L'arresto dei terroristi italiani in Francia sana una ferita vecchia di quasi 40 anni

- di: Diego Minuti
 
Gli arresti di terroristi 'rossi' (poco sposta la definizione di ''ex'', a fronte di sentenze passate in giudicato) italiani che da decenni avevano trovato riparo in Francia pone fine ad una pagina che, dal punto di vista giuridico, è stata orrenda e, da quello politico, un'offesa al nostro ordinamento giudiziario.
Alla base c'è stata la cosiddetta 'dottrina Mitterand' (definizione imperfetta, trattandosi piuttosto di un indirizzo, peraltro seguito anche da altri governi francesi), che lo stesso presidente francese spiegò, il 21 aprile del 1985, partecipando ad un congresso della Lega dei diritti umani: ''I rifugiati italiani che hanno preso parte ad azioni terroristiche prima del 1981 (.....) hanno rotto i legami con la macchina infernale a cui hanno partecipato, hanno iniziato una seconda fase della loro vita, si sono integrati nella società francese''.

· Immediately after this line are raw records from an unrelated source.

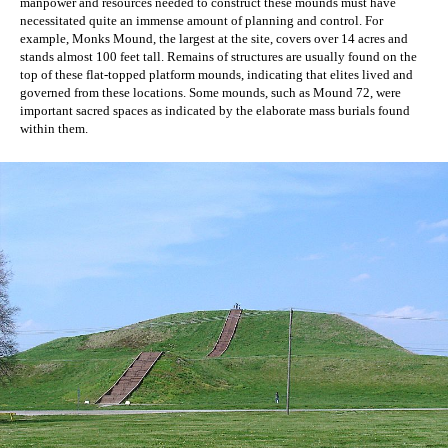
manpower and resources needed to construct these mounds must have 
necessitated quite an immense amount of planning and control. For 
example, Monks Mound, the largest at the site, covers over 14 acres and 
stands almost 100 feet tall. Remains of structures are usually found on the 
top of these flat-topped platform mounds, indicating that elites lived and 
governed from these locations. Some mounds, such as Mound 72, were 
important sacred spaces as indicated by the elaborate mass burials found 
within them.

Una dichiarazione che, anche a distanza di quasi quarant'anni, appare come incomprensibile, basandosi non su una valutazione di quello di cui i terroristi erano accusati e dall'esito dei relativi processi cui - sebbene in contumacia - essi erano stati sottoposti, ma su un afflato ideologico che, ieri come oggi, appare in netto contrasto con qualsiasi ordinamento giuridico degno di tale nome. Eppure François Mitterand andò avanti, aprendo le porte della Francia a uomini e donne che, attraversando il confine, non s'erano nemmeno lavate le mani ancora sporche di sangue di innocenti.

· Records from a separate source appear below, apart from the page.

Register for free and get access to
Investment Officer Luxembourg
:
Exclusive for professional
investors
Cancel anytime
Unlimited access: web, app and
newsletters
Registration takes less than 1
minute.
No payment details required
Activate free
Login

Ma quella del presidente francese fu una linea politica non fatta valere 'urbi et orbi', ma quasi esclusivamente solo nei confronti dell'Italia e di quelle persone che la nostra giustizia aveva giudicato e ritenuto colpevoli di qualcosa. La spiegazione potrebbe essere trovata nella convenienza che Parigi - ancora alle prese con l'effimero fenomeno di Action directe - aveva di neutralizzare, con la benevolenza ed il perdono, il preoccupante potenziale proselitismo che i terroristi italiani, a causa della profonda ideologia che li connotava, potevano innescare in Francia. Prova ne è che altri terroristi, nello stesso periodo storico (come i tedeschi della Rote armee fraktion e i nordirlandesi dell'Ira) non ebbero eguale benevolo trattamento.

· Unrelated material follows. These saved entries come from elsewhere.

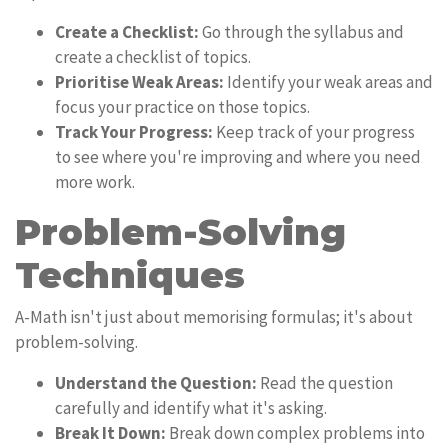
Create a Checklist:
Go through the syllabus and
create a checklist of topics.
Prioritise Weak Areas:
Identify your weak areas and
focus your practice on those topics.
Track Your Progress:
Keep track of your progress
to see where you're improving and where you need
more work.
Problem-Solving
Techniques
A-Math isn't just about memorising formulas; it's about
problem-solving.
Understand the Question:
Read the question
carefully and identify what it's asking.
Break It Down:
Break down complex problems into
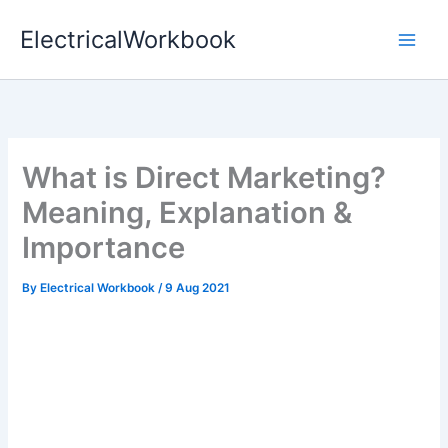
Skip
ElectricalWorkbook
to
content
What is Direct Marketing?
Meaning, Explanation &
Importance
By
Electrical Workbook
/
9 Aug 2021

Diverso il discorso dei separatisti baschi che, agendo a cavallo del confine franco-spagnolo, in quella che viene chiamata Euskadi, erano un problema diretto per Parigi.
Il pensiero di Mitterand non è mai stato accettato da tutti i francesi, che non sempre hanno condiviso questa 'dottrina' ritenendola una indebita ingerenza in casa altrui. Gilles Martinet, giornalista e uomo politico, scrisse in proposito: ''Non potendo fare la rivoluzione nel proprio Paese, si continua a sognarla altrove. Continua il bisogno di provare a sé stessi di essere sempre di sinistra e di non essersi allontanati da un ideale''.

Resta comunque difficile da capire come mai la Francia ci abbia messo tanto a comportarsi, nei confronti dell'Italia, con il rispetto che il nostro Paese merita.
Sarebbe bastato dare applicazione a quanto scrisse la Corte di cassazione francese, quando si espresse sulla richiesta di estradizione nei confronti di Cesare Battisti (che, per scampare all'arresto, cominciò la sua latitanza in Sud America): ''...indipendentemente dal fatto che non è di competenza del giudice francese ergersi a censore della procedura praticata davanti alle giurisdizioni straniere, si conviene di sottolineare che il sistema procedurale italiano è vicino a quello applicato in Francia, che è sottoposto alle medesime regole convenzionali, e specialmente a quelle sull'estradizione e alle condizioni richieste per lo svolgimento di un processo equo che hanno egualmente valore costituzionale in Italia''.
Che ci siano voluti quasi vent'anni per recepire questo che non è un semplice parere è questione che non attiene la giustizia, ma la politica.